Records to process Block Start

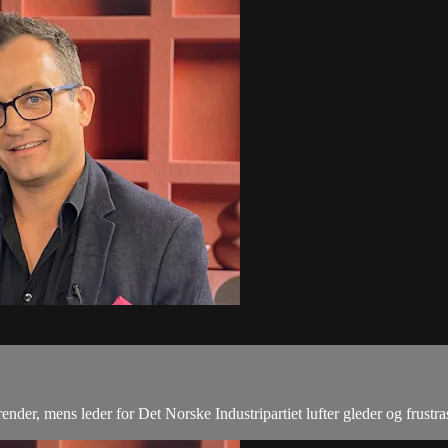
nder, mens leder for Det Norske Industripartiet lufter gleder og frustra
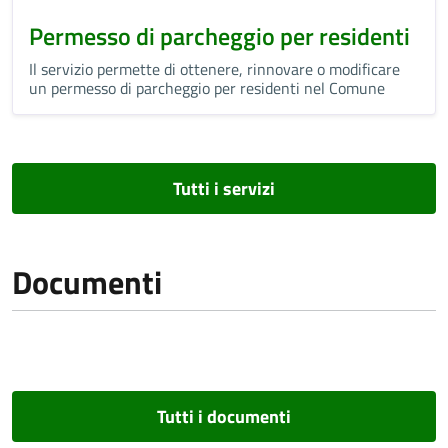
Permesso di parcheggio per residenti
Il servizio permette di ottenere, rinnovare o modificare
un permesso di parcheggio per residenti nel Comune
Tutti i servizi
Documenti
Tutti i documenti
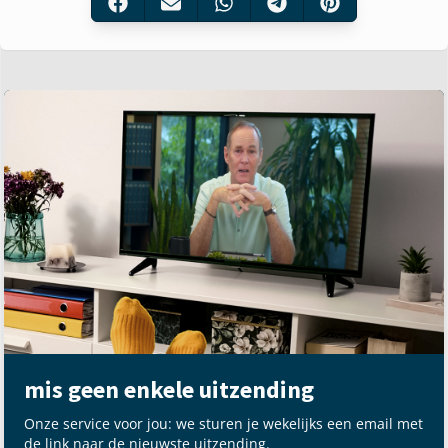
mis geen enkele uitzending
Onze service voor jou: we sturen je wekelijks een email met
de link naar de nieuwste uitzending.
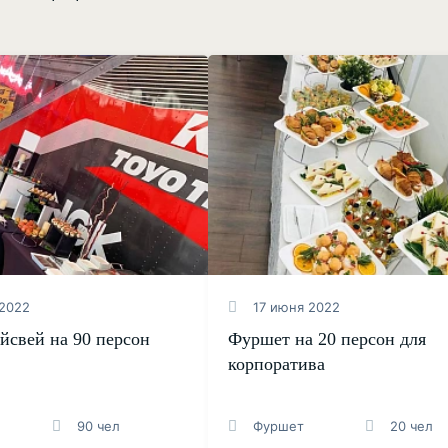
2022
17 июня 2022
йсвей на 90 персон
Фуршет на 20 персон для
корпоратива
90 чел
Фуршет
20 чел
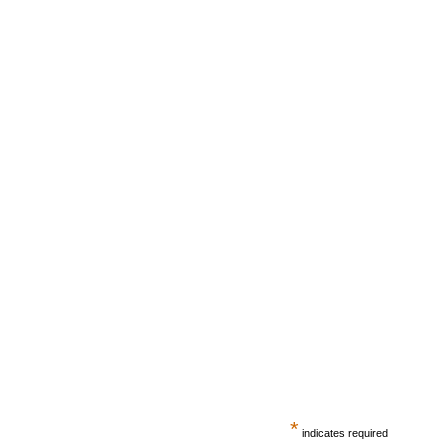
*
indicates required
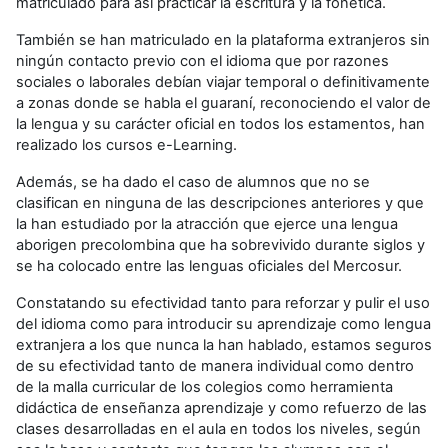
matriculado para así practicar la escritura y la fonética.
También se han matriculado en la plataforma extranjeros sin
ningún contacto previo con el idioma que por razones
sociales o laborales debían viajar temporal o definitivamente
a zonas donde se habla el guaraní, reconociendo el valor de
la lengua y su carácter oficial en todos los estamentos, han
realizado los cursos e-Learning.
Además, se ha dado el caso de alumnos que no se
clasifican en ninguna de las descripciones anteriores y que
la han estudiado por la atracción que ejerce una lengua
aborigen precolombina que ha sobrevivido durante siglos y
se ha colocado entre las lenguas oficiales del Mercosur.
Constatando su efectividad tanto para reforzar y pulir el uso
del idioma como para introducir su aprendizaje como lengua
extranjera a los que nunca la han hablado, estamos seguros
de su efectividad tanto de manera individual como dentro
de la malla curricular de los colegios como herramienta
didáctica de enseñanza aprendizaje y como refuerzo de las
clases desarrolladas en el aula en todos los niveles, según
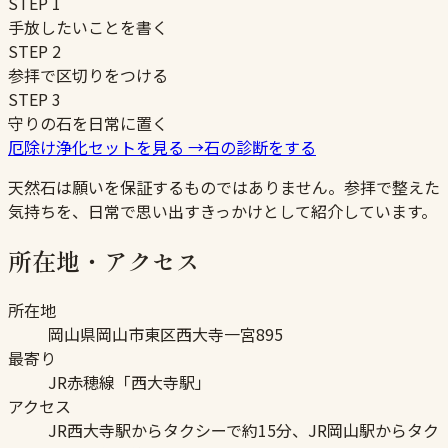
STEP
1
手放したいことを書く
STEP
2
参拝で区切りをつける
STEP
3
守りの石を日常に置く
厄除け浄化セットを見る
→
石の診断をする
天然石は願いを保証するものではありません。参拝で整えた
気持ちを、日常で思い出すきっかけとして紹介しています。
所在地・アクセス
所在地
岡山県岡山市東区西大寺一宮895
最寄り
JR赤穂線「西大寺駅」
アクセス
JR西大寺駅からタクシーで約15分、JR岡山駅からタク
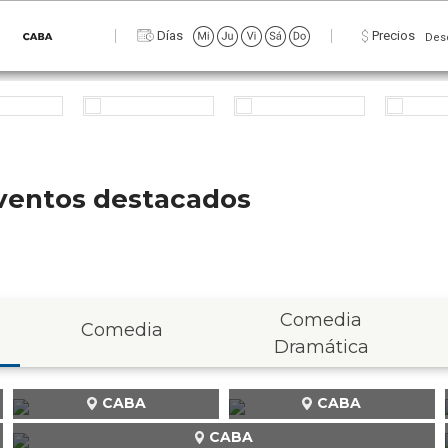
Días
Precios
Des
 eventos destacados
Comedia
Comedia
Dramática
CABA
CABA
CABA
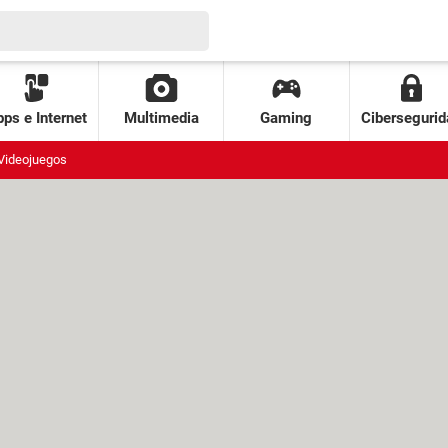
ps e Internet
Multimedia
Gaming
Cibersegurid
Videojuegos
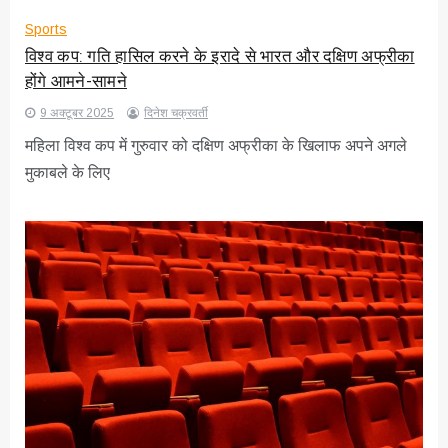
Sports
विश्व कप: गति हासिल करने के इरादे से भारत और दक्षिण अफ्रीका
होंगे आमने-सामने
9 अक्टूबर 2025
दिनेश चक्रवर्ती
महिला विश्व कप में गुरुवार को दक्षिण अफ्रीका के खिलाफ अपने अगले
मुकाबले के लिए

Records to process Block End

Work required:
Output each line of the records exactly. Any picture is skipped.

Expected answer:
nder, mens leder for Det Norske Industripartiet lufter gleder og frustra
Permesso di parcheggio per residenti
Il servizio permette di ottenere, rinnovare o modificare
un permesso di parcheggio per residenti nel Comune
Tutti i servizi
Documenti
Tutti i documenti
mis geen enkele uitzending
Onze service voor jou: we sturen je wekelijks een email met
de link naar de nieuwste uitzending.
2022
17 июня 2022
йсвей на 90 персон
Фуршет на 20 персон для
корпоратива
90 чел
Фуршет
20 чел
*
indicates required
matriculado para así practicar la escritura y la fonética.
También se han matriculado en la plataforma extranjeros sin
ningún contacto previo con el idioma que por razones
sociales o laborales debían viajar temporal o definitivamente
a zonas donde se habla el guaraní, reconociendo el valor de
la lengua y su carácter oficial en todos los estamentos, han
realizado los cursos e-Learning.
Además, se ha dado el caso de alumnos que no se
clasifican en ninguna de las descripciones anteriores y que
la han estudiado por la atracción que ejerce una lengua
aborigen precolombina que ha sobrevivido durante siglos y
se ha colocado entre las lenguas oficiales del Mercosur.
Constatando su efectividad tanto para reforzar y pulir el uso
del idioma como para introducir su aprendizaje como lengua
extranjera a los que nunca la han hablado, estamos seguros
de su efectividad tanto de manera individual como dentro
de la malla curricular de los colegios como herramienta
didáctica de enseñanza aprendizaje y como refuerzo de las
clases desarrolladas en el aula en todos los niveles, según
STEP
1
手放したいことを書く
STEP
2
参拝で区切りをつける
STEP
3
守りの石を日常に置く
厄除け浄化セットを見る
→
石の診断をする
天然石は願いを保証するものではありません。参拝で整えた
気持ちを、日常で思い出すきっかけとして紹介しています。
所在地・アクセス
所在地
岡山県岡山市東区西大寺一宮895
最寄り
JR赤穂線「西大寺駅」
アクセス
JR西大寺駅からタクシーで約15分、JR岡山駅からタク
Días
Precios
Des
 eventos destacados
Comedia
Comedia
Dramática
CABA
CABA
CABA
ps e Internet
Multimedia
Gaming
Cibersegurid
Videojuegos
Sports
विश्व कप: गति हासिल करने के इरादे से भारत और दक्षिण अफ्रीका
होंगे आमने-सामने
9 अक्टूबर 2025
दिनेश चक्रवर्ती
महिला विश्व कप में गुरुवार को दक्षिण अफ्रीका के खिलाफ अपने अगले
मुकाबले के लिए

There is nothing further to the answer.